In 2018, autonomous driving accelerated the pace. In the United States, dozens of companies have launched a flood of test vehicles on the roads. One of the consequences has been the increase in accidents where these cars converge. Some, like the outrage carried out by a vehicle of Uber or the shock of a Tesla in function Autopilot, have thrown mortal victims.
Technology is in a process of improvement, to which these tests contribute. One of the aspects that have to be polished are the databases. And within these there is a factor of enormous importance. It deals with the classification or labeling of the images.
The labeling belongs to the technical insides of the autonomous driving systems. It can be compared with the cognitive capacity that every vehicle that wants to guide itself should have.
Of course, the labeling of the images is one of the keys of the vehicle that can not fail. The deep-learning specialist Lucas García, from MathWorks, who develops analytical software for autonomous cars, highlighted the importance of this factor in a conference during the Big Data Spain event. In conversation with EL PAÍS, this mathematician, who has also been a researcher at the Complutense University of Madrid, summarized the question: “A bad labeling of the data can result in an algorithm that is not able to solve problems correctly
This coupled with a compromised situation on the road makes the vehicle more prone to an accident. If the cameras of an autonomous car are his eyes, the way he knows reality, the labeling of the database is his cognitive capacity. By comparing with the database the vehicle understands its environment.

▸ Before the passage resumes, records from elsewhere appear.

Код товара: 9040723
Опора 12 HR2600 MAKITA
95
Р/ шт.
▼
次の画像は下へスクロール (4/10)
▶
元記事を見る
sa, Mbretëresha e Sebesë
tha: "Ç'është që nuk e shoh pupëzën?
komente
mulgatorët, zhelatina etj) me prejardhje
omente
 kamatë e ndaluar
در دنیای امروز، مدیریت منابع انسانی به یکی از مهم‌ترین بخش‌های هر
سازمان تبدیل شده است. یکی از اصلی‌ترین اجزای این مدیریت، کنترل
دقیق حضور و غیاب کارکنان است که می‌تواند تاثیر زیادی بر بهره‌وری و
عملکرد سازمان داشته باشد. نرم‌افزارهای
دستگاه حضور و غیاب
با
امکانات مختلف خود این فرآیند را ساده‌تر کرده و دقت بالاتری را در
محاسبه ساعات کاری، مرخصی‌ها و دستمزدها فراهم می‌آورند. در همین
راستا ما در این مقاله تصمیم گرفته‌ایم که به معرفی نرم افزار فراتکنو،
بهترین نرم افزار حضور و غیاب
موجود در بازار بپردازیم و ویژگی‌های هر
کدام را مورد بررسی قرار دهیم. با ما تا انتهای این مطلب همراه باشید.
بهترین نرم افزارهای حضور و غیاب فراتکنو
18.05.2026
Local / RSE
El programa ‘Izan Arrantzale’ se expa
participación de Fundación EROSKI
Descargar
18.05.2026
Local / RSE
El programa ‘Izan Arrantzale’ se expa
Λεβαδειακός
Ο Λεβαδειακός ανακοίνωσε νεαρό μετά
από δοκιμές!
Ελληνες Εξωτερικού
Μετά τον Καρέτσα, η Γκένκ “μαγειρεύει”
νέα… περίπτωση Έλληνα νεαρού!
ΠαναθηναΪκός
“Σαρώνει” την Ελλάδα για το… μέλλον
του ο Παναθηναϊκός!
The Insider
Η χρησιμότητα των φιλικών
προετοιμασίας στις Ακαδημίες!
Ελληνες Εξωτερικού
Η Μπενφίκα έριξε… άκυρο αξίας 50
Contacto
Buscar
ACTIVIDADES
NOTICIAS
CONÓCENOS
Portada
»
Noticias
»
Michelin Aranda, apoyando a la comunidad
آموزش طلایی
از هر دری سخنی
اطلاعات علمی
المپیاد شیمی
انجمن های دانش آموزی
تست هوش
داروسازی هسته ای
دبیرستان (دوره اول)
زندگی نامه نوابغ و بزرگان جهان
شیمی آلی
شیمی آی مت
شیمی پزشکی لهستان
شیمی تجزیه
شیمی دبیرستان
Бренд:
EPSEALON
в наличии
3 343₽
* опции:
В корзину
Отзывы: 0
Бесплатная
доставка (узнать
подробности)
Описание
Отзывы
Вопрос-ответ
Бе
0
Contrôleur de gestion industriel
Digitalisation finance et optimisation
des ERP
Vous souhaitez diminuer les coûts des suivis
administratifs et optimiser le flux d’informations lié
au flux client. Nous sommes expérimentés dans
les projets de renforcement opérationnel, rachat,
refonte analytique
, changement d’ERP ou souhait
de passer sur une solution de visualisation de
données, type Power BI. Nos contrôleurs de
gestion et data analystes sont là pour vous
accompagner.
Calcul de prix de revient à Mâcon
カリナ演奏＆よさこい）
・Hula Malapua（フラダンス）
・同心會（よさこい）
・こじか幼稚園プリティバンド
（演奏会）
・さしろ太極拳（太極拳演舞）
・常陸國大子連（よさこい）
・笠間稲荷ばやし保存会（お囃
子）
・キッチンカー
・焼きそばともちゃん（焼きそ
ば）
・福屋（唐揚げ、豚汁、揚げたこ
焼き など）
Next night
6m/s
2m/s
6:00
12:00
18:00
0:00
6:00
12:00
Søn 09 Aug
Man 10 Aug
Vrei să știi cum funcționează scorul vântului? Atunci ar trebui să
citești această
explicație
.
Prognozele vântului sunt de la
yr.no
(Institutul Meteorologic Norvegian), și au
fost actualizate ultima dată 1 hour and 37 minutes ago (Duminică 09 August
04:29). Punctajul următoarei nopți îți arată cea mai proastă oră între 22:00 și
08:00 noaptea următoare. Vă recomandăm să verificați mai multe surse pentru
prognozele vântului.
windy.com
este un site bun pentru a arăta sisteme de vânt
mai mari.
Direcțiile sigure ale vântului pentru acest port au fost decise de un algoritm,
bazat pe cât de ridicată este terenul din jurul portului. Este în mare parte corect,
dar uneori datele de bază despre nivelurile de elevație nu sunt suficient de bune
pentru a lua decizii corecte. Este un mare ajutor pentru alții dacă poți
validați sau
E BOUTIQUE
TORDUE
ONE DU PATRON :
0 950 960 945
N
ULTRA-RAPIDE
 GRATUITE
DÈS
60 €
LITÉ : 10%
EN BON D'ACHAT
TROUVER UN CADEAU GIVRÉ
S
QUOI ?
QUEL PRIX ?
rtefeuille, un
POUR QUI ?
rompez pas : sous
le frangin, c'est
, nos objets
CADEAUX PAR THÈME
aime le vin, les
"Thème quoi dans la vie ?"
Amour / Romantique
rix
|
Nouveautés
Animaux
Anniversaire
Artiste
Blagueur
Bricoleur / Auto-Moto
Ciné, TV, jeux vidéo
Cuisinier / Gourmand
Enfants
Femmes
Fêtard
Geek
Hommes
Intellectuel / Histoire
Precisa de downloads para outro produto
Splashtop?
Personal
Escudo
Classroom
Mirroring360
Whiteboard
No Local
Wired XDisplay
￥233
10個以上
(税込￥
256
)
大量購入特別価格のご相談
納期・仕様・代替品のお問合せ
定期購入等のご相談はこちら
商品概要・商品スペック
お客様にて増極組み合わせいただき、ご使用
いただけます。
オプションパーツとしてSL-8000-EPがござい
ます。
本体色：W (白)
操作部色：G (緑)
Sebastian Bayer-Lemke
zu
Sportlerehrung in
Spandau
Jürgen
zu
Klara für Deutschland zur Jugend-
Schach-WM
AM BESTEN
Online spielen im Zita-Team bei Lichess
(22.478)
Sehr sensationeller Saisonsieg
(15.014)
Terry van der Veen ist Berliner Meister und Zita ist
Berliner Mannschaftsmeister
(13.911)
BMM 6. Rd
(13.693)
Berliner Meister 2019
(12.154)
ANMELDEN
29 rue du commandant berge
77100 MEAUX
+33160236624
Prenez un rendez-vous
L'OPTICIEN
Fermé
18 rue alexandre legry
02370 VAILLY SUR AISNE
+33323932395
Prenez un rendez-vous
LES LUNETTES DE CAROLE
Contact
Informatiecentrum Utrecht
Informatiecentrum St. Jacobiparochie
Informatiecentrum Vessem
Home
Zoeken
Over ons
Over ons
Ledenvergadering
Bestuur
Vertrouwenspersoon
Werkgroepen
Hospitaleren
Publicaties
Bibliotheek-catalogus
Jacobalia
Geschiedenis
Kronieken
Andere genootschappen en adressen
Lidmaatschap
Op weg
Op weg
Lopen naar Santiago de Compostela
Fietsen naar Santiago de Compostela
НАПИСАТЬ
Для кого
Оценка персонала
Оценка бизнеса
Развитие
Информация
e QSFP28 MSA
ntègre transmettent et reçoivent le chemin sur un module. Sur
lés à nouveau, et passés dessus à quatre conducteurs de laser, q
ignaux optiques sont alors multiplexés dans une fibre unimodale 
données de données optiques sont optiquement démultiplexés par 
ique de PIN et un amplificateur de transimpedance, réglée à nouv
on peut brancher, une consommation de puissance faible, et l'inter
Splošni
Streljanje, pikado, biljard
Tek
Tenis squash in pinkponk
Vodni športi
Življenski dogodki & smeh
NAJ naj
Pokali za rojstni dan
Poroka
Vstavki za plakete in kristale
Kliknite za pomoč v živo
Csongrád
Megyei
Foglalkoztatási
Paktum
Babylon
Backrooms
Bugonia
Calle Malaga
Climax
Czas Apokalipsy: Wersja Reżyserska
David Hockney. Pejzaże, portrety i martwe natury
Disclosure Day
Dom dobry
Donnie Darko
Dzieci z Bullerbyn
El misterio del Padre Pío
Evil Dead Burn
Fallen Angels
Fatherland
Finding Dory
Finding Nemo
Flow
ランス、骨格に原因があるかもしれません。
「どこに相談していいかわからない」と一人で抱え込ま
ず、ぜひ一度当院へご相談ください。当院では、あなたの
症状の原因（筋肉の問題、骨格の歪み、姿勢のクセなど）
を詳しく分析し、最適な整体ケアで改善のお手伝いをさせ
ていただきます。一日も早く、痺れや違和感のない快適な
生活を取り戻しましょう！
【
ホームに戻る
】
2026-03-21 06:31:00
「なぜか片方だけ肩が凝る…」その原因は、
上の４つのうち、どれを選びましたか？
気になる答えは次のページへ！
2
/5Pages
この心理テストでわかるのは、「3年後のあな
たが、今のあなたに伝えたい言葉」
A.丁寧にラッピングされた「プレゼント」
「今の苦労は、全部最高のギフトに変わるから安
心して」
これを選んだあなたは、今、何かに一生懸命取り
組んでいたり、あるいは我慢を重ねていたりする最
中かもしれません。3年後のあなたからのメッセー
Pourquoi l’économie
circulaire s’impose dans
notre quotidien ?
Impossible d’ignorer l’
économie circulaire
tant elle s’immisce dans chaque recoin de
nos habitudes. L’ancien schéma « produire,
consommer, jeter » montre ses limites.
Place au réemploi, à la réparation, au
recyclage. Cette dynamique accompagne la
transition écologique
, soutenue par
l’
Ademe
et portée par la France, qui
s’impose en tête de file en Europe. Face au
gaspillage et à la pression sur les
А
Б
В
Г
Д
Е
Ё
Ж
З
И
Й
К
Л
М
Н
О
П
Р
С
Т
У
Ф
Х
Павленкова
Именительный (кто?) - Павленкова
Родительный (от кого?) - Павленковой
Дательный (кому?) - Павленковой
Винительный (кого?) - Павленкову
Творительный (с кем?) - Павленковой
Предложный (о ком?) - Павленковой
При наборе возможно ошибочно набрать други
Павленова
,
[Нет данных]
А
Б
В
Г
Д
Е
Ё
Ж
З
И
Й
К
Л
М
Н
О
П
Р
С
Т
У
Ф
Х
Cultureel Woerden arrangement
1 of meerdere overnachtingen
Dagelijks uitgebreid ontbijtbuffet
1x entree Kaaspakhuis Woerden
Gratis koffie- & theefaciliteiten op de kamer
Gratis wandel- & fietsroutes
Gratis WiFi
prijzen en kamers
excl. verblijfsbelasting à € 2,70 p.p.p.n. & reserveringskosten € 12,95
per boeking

For the car to make good decisions two basic circumstances are needed. “If we want to create an algorithm that detects pedestrians, cyclists and other vehicles very well, we must first have done a process of collecting data and signals provided by the sensors,” Garcia points out, adding immediately: “And also we have to label them correctly
Labeling objects in an image is a finer job than it may seem. The classification will be transmitted to the deep learning algorithm or neural network, which makes the decisions of the autonomous car. Therefore, the information has to be as accurate as possible. “One possibility of labeling is that in an image where a car appears we draw a rectangle above to identify that this is the car,” says the mathematician. “Another would be to say exactly to which pixels of the image the car corresponds
The relationship is clear: the more precise the labeling, the better the algorithms that are nurtured from it. Like any system based on artificial intelligence, that of the autonomous car is probabilistic. “The analysis carried out by all these deep learning models is based on a probability,” he says. “Although the systems try to be very robust, if the machine learning model foresees that with a probability of 99.95% what is in front of it is a car, obviously there is a 0.05% chance of it being something else
All these artificial intelligence models have their failure rates. They are design errors that engineers obviously try to reduce. For this there is no other choice but to dedicate time and specialized people to do the labeling. There are solutions, like the ones García works on from MathWorks, to automate the process, but there must always be a human behind to validate the results.
Neural networks that use autonomous cars require millions of images tagged to work. It is an incredible job, with an inevitable manual component. And this only with respect to the images. But there are more sensors that complement the camera, such as radar, proximity detector or lidar. The latter much more expensive to label correctly.